1 – Pénaliser fiscalement les abus de délais de paiement en majorant l’impôt sur les sociétés des entreprises responsables de ces abus.

L’a­bus consis­te­rait pour une entre­prise à payer ses four­nis­seurs dans un délai qui soit à la fois supé­rieur à trente jours et supé­rieur au délai de paie­ment de ses clients.

Si, à par­tir des élé­ments de la liasse fis­cale, ces deux dépas­se­ments simul­ta­nés étaient consta­tés, l’im­pôt sur les socié­tés serait majo­ré d’un mon­tant égal aux inté­rêts annuels que devrait payer l’en­tre­prise si elle emprun­tait la tota­li­té de son compte four­nis­seur au taux offi­ciel de l’usure.

Cette mesure per­met­trait de rendre le cré­dit inter­en­tre­prises plus cher que le cré­dit ban­caire. Et donc de faire pro­gres­si­ve­ment dis­pa­raître ces pra­tiques néfastes.

2 – Permettre aux PME fournisseurs d’être payées à trente jours sans frais, sur simple présentation des pièces justificatives.

Ces pièces jus­ti­fi­ca­tives seraient : soit le titre de paie­ment soit la fac­ture. La BDPME, ou toute autre banque, régle­rait aus­si­tôt à l’en­tre­prise la somme due et se char­ge­rait de recou­vrer la créance auprès du client, ain­si que les frais de son inter­ven­tion. L’en­tre­prise four­nis­seur res­te­rait bien enten­du res­pon­sable de tout litige por­tant sur la vente.

3 – Imputer à l’émetteur d’un titre de paiement les frais afférents.

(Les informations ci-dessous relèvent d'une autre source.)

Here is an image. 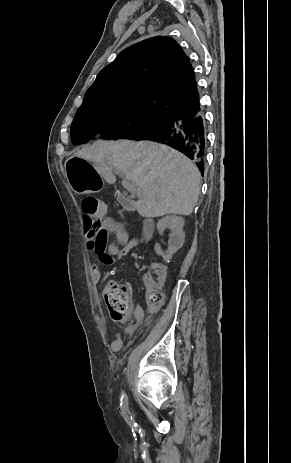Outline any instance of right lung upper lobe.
<instances>
[{
    "label": "right lung upper lobe",
    "instance_id": "right-lung-upper-lobe-1",
    "mask_svg": "<svg viewBox=\"0 0 291 463\" xmlns=\"http://www.w3.org/2000/svg\"><path fill=\"white\" fill-rule=\"evenodd\" d=\"M115 103L164 116L199 114L194 70L180 45L156 36L126 48L99 72L79 109Z\"/></svg>",
    "mask_w": 291,
    "mask_h": 463
}]
</instances>
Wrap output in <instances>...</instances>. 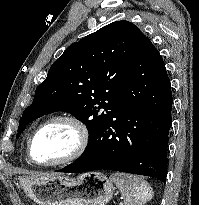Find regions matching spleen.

L’u­sage veut que le des­ti­na­taire d’un titre de paie­ment paie les frais qui y sont asso­ciés, alors que c’est l’é­met­teur qui choi­sit le mode de paie­ment qui lui convient.

Il serait plus sain que ce soit l’é­met­teur du titre qui paie : frais admi­nis­tra­tifs et frais d’es­compte lorsque le délai de trente jours est dépas­sé. La banque du four­nis­seur, récep­trice du paie­ment, fac­tu­re­rait direc­te­ment ces frais à l’é­met­teur du paiement.

Ces pro­po­si­tions de mesures sont issues de la pra­tique du terrain.
Dis­cu­tées avec des pra­ti­ciens des opé­ra­tions de paie­ment, elles res­tent, bien sûr, des pro­po­si­tions ouvertes.
L’im­por­tant est de faire évo­luer ces usages de cré­dit inter­en­tre­prises qui han­di­capent for­te­ment notre éco­no­mie au moyen de mesures inci­ta­tives et non coercitives.